++++ RECORDS SHOWN

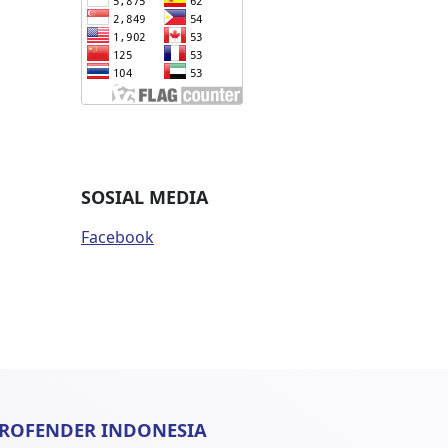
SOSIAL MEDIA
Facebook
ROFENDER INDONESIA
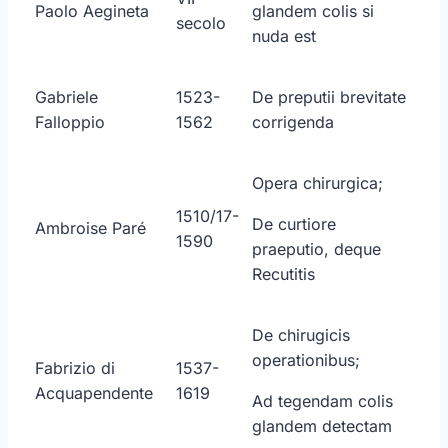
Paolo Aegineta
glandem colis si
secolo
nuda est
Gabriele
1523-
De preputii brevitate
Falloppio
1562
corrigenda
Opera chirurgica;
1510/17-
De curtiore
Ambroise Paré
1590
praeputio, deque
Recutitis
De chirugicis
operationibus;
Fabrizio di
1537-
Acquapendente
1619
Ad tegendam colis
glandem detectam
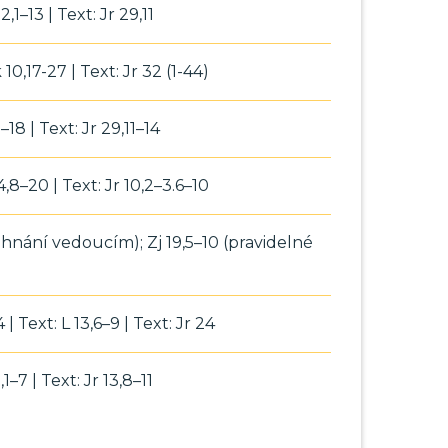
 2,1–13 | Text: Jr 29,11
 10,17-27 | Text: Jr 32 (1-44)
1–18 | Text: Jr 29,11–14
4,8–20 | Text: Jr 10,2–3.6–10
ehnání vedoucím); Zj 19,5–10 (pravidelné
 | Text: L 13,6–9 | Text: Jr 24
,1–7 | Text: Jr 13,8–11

++++++++
++++ RECORDS SHOWN

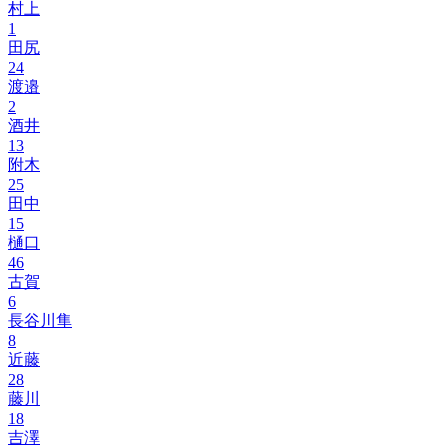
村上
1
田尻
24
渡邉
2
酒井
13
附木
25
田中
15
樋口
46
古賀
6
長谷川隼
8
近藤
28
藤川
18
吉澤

++++++++
++++ RECORDS SHOWN

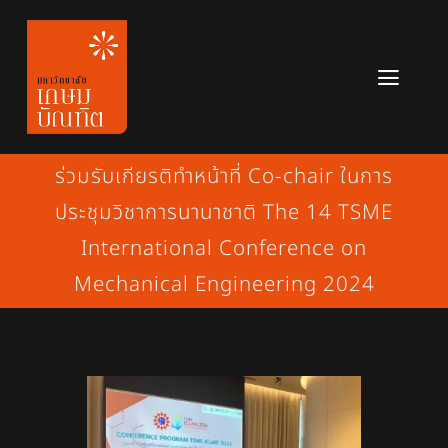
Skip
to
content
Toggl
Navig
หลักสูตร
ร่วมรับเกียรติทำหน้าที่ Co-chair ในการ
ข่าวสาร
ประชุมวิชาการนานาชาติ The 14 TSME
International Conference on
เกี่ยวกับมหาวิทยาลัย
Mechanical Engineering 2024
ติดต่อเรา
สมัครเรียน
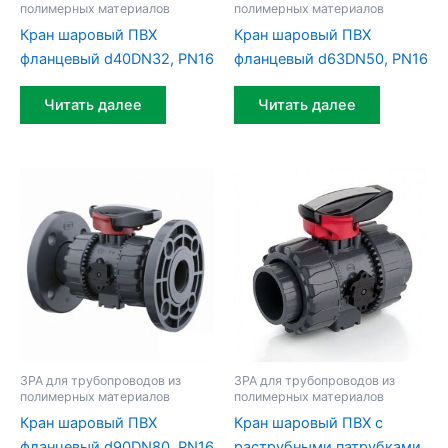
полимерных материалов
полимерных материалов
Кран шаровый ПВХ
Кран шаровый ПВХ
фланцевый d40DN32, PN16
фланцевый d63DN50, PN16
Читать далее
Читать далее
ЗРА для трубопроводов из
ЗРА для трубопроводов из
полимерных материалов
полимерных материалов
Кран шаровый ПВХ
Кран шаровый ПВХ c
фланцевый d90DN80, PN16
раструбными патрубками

++++++++

» GOAL OF THE EXERCISE:
All lines above that contain the word "Text" are to be copied.

» WRITTEN REPLY:
 2,1–13 | Text: Jr 29,11
 10,17-27 | Text: Jr 32 (1-44)
1–18 | Text: Jr 29,11–14
4,8–20 | Text: Jr 10,2–3.6–10
 | Text: L 13,6–9 | Text: Jr 24
,1–7 | Text: Jr 13,8–11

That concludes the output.